What he—what we—choose to do with that commission will determine the shape of the next decade, and perhaps longer. Americans like to look to tomorrow; it’s the frontier spirit in us, the restlessness that brought so many to the New World from the Old. But without remembering yesterday, we risk foreclosing learning the lessons of even the very recent past. For Americans in the nineteenth century, slavery and the cataclysm of the Civil War were shaping events; in the middle of the twentieth century there was Munich and Pearl Harbor and then Vietnam; now there is 9/11 and its fallout, not least the Iraq War.
 
Our central yesterday remains that now-distant Tuesday in 2001. It is the day that has affected every subsequent day, from Manhattan to Kabul to Baghdad to Islamabad. At the heart of the story of that day are people like Peter Hanson, a passenger on United Airlines Flight 175, the plane that hit the South Tower nearly twenty minutes after Amy Sweeney’s American Airlines jet struck the North Tower. In a call to his father, Lee, seconds before the end, Peter said: "It’s getting bad, Dad—A stewardess was stabbed.… It’s getting very bad on the plane.… I think we are going down.… Don’t worry, Dad—If it happens, it’ll be very fast—My God, my God.”
 
It did happen.
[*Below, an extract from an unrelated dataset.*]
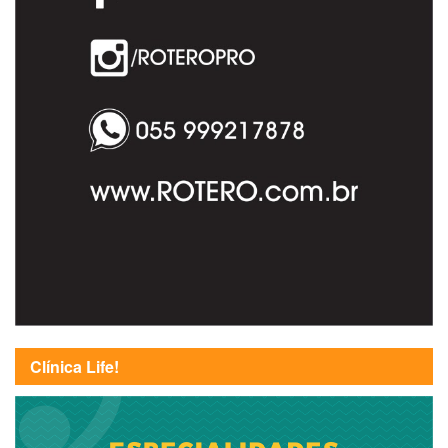
Clínica Life!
Now as then, the country needs to fight to keep others from suffering the same fate, and fight to become the best country we can be. Hokey? Maybe. But it has the virtue of being true.
 
Jon Meacham, executive editor at Random House, is the Pulitzer Prize-winning author of American Lion: Andrew Jackson in the White House and the New York Times bestsellers Franklin and Winston: An Intimate Portrait of an Epic Friendship and American Gospel: God, the Founding Fathers, and the Making of a Nation. He lives in New York City with his wife and children.